Data to process:
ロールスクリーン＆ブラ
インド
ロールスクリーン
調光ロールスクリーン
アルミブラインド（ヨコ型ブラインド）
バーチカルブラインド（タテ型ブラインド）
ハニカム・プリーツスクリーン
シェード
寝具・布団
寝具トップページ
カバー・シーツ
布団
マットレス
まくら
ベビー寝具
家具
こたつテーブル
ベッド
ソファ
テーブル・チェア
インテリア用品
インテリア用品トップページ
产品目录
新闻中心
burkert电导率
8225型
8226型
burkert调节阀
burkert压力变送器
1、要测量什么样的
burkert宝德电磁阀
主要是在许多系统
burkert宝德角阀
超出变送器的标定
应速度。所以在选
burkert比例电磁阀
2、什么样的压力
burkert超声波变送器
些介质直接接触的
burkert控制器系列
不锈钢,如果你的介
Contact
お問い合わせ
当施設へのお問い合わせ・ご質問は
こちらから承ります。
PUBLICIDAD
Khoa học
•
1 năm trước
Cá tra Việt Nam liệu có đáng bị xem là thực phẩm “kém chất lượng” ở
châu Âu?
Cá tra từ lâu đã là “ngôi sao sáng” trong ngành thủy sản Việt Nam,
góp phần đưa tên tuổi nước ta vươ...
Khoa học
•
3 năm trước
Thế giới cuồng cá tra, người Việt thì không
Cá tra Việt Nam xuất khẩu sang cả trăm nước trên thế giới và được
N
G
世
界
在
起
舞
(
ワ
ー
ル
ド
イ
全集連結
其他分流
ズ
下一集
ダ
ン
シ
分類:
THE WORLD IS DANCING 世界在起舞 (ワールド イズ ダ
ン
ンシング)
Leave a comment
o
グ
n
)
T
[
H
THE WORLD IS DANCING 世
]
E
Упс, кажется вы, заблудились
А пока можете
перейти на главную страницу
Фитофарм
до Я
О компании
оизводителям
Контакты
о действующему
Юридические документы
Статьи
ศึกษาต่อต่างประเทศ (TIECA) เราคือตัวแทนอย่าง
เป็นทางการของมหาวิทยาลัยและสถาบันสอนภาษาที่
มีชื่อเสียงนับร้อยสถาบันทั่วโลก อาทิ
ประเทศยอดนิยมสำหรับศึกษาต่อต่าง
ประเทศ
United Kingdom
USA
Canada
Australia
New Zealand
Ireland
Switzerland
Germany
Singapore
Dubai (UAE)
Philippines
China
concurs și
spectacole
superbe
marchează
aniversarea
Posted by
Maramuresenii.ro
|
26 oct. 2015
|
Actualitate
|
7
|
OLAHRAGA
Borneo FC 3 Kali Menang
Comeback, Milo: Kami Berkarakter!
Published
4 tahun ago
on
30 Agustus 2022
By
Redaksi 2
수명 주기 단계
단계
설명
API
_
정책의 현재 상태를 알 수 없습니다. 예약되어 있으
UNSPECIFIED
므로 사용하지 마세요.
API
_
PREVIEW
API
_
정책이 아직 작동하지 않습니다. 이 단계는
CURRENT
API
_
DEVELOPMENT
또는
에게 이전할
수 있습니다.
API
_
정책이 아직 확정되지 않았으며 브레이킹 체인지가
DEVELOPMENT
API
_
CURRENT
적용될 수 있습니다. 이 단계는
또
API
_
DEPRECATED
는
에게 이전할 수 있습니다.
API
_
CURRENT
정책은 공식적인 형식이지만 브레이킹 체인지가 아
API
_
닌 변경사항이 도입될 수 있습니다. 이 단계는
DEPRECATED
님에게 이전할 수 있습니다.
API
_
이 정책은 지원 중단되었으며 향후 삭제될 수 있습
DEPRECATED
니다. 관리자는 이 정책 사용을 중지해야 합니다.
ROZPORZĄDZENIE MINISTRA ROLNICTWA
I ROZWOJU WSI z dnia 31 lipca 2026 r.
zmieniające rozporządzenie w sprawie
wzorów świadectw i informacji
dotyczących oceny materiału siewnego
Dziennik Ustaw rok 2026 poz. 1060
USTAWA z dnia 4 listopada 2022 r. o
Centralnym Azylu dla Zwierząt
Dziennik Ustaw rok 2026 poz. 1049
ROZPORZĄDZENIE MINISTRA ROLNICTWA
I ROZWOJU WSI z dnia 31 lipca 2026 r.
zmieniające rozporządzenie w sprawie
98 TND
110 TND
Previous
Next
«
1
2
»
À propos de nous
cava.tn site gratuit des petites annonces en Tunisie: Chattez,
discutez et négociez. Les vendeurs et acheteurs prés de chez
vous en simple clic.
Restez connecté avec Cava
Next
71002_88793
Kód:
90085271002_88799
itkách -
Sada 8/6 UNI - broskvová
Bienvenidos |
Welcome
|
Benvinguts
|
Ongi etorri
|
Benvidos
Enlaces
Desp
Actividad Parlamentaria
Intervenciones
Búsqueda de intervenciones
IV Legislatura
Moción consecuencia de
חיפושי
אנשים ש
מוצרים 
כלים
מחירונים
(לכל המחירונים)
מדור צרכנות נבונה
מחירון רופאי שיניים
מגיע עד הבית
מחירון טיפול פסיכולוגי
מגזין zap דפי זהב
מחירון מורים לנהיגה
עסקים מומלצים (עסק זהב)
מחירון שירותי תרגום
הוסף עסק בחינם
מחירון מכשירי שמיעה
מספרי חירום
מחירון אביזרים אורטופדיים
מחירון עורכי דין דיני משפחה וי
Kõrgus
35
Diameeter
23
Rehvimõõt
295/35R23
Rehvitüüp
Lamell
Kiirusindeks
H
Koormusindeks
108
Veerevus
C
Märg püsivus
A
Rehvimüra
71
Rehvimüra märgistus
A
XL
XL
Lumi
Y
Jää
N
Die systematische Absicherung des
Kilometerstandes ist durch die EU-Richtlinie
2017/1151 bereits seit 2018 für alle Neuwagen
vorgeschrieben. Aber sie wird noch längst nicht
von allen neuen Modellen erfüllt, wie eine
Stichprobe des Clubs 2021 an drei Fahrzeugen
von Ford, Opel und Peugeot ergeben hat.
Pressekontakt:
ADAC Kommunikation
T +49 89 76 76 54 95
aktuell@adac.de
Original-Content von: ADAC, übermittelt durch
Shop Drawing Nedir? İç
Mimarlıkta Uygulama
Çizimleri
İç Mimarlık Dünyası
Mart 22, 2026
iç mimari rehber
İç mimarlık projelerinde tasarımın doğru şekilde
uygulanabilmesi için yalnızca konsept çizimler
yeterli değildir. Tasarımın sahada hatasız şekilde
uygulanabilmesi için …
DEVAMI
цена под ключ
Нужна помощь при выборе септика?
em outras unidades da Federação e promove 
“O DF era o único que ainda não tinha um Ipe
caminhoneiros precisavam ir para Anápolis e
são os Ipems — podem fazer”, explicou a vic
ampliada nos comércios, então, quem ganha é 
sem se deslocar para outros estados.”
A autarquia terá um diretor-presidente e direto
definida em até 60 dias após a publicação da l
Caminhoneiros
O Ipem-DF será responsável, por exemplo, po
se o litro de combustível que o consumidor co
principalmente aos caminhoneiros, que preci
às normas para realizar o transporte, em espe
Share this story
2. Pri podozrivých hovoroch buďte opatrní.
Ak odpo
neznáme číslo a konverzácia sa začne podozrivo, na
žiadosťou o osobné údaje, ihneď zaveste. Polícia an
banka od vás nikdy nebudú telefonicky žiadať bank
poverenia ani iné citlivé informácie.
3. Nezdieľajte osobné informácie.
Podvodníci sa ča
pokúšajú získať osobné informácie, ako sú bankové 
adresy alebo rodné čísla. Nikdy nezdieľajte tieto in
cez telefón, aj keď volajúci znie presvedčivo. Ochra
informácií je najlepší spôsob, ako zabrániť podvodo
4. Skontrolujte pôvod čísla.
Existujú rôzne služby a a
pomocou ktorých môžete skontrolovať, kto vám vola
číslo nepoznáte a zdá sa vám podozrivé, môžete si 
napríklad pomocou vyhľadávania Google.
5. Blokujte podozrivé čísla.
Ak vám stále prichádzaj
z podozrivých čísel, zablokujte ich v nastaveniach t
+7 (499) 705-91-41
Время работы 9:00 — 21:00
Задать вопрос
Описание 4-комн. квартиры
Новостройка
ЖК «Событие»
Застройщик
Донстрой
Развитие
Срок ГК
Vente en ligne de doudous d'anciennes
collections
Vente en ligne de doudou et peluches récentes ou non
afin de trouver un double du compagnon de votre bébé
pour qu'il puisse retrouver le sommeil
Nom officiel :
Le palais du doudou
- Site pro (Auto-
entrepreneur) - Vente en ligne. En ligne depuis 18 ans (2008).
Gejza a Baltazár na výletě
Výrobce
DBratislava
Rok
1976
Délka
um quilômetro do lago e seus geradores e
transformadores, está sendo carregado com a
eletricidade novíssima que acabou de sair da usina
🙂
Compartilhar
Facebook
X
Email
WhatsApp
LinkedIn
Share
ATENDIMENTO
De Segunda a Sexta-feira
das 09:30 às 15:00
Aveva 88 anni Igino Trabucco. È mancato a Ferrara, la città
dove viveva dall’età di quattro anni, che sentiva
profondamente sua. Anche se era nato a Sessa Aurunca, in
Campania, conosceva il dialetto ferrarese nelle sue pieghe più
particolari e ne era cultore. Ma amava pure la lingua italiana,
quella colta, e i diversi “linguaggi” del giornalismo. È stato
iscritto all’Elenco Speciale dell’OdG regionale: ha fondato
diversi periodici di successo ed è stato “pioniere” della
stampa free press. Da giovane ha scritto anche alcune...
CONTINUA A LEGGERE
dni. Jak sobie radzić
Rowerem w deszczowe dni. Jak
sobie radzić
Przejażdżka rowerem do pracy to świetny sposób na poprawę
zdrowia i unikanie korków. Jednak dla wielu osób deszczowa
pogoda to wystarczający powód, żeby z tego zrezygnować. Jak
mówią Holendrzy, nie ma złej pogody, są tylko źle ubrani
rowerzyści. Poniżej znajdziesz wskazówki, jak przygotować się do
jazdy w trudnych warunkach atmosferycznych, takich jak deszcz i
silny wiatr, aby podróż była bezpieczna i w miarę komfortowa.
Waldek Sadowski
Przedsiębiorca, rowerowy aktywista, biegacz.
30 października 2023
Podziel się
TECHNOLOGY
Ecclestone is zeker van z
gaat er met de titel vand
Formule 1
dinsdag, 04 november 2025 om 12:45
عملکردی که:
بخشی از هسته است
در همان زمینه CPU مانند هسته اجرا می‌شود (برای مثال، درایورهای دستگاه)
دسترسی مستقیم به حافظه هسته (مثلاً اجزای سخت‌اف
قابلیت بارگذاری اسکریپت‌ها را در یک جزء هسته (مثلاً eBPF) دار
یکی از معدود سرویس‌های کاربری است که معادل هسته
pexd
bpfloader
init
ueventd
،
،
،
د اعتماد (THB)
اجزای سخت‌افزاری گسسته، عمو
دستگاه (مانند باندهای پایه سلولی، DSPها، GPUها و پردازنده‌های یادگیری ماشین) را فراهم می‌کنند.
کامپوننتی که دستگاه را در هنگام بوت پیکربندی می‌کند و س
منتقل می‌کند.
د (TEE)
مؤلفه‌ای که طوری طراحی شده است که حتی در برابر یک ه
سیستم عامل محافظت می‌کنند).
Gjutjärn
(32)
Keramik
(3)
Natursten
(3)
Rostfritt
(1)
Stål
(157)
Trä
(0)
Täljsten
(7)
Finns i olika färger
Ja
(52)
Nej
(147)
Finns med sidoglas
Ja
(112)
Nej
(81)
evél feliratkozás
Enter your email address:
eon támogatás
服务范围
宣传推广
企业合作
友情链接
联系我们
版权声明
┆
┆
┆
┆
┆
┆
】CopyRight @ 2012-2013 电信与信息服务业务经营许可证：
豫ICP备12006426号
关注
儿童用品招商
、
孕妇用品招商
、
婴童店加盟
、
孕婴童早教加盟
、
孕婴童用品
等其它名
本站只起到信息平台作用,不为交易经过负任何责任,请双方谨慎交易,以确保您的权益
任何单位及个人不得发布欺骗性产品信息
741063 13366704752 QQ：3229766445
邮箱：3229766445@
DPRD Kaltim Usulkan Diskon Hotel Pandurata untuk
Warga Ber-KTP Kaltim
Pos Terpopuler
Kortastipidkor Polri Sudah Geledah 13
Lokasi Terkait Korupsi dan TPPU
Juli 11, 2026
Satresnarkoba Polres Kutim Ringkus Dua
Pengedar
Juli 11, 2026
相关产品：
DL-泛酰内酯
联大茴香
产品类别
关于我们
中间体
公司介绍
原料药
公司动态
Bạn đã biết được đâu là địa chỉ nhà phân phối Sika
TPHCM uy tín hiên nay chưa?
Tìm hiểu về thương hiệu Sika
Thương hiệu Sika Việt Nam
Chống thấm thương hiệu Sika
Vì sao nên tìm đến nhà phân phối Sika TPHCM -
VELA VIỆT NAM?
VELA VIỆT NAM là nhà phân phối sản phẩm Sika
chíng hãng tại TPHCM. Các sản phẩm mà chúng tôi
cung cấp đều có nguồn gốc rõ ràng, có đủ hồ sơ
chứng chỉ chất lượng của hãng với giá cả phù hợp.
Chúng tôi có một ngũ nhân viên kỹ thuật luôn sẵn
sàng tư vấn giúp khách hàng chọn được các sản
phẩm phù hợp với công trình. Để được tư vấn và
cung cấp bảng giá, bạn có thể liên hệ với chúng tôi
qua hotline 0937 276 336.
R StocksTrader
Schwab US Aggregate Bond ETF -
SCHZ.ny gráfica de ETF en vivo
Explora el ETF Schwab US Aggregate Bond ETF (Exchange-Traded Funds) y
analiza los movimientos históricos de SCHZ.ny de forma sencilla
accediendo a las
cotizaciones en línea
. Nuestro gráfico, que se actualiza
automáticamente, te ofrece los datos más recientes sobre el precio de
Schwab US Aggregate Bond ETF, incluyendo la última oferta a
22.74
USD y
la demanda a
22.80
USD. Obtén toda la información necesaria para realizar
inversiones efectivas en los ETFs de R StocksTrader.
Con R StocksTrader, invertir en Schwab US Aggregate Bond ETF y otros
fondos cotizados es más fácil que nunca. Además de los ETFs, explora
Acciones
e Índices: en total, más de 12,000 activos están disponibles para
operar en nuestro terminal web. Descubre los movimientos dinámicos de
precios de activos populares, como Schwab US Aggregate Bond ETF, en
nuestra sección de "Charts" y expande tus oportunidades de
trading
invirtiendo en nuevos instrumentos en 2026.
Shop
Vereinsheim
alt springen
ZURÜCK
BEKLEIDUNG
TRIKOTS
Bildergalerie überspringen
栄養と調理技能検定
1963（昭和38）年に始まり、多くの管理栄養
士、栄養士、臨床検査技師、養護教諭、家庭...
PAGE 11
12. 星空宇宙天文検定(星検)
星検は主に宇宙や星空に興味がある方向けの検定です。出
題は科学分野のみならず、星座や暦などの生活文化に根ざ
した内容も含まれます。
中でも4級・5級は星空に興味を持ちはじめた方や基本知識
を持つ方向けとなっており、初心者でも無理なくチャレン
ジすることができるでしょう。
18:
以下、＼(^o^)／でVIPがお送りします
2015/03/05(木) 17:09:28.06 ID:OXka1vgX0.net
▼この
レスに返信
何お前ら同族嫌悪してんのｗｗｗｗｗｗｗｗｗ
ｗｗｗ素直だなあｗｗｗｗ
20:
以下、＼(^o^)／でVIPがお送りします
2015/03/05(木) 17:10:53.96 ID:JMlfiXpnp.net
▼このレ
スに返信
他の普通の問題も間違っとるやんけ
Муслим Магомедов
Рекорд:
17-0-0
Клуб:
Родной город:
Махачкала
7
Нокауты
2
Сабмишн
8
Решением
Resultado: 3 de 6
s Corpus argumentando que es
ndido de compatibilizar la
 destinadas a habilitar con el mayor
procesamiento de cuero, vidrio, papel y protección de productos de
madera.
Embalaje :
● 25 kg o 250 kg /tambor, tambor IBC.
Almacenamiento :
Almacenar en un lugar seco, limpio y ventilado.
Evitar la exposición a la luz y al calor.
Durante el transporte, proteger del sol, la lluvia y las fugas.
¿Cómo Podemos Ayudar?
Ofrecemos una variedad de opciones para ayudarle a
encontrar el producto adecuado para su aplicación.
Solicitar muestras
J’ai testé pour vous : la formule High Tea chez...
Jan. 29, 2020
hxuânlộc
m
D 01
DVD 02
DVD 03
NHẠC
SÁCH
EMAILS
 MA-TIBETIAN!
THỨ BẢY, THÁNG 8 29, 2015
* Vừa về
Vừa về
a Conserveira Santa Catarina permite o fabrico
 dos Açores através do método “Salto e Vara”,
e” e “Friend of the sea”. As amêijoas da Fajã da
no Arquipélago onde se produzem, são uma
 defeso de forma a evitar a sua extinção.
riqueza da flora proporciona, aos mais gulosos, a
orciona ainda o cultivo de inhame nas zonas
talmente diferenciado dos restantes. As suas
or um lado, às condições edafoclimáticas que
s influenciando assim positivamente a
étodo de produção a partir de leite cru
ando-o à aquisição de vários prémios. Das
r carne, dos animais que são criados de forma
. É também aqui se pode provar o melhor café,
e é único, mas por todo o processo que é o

Activity: Where a line of the records has the string "único", copy that line.

Result of the exercise:
“O DF era o único que ainda não tinha um Ipe
e é único, mas por todo o processo que é o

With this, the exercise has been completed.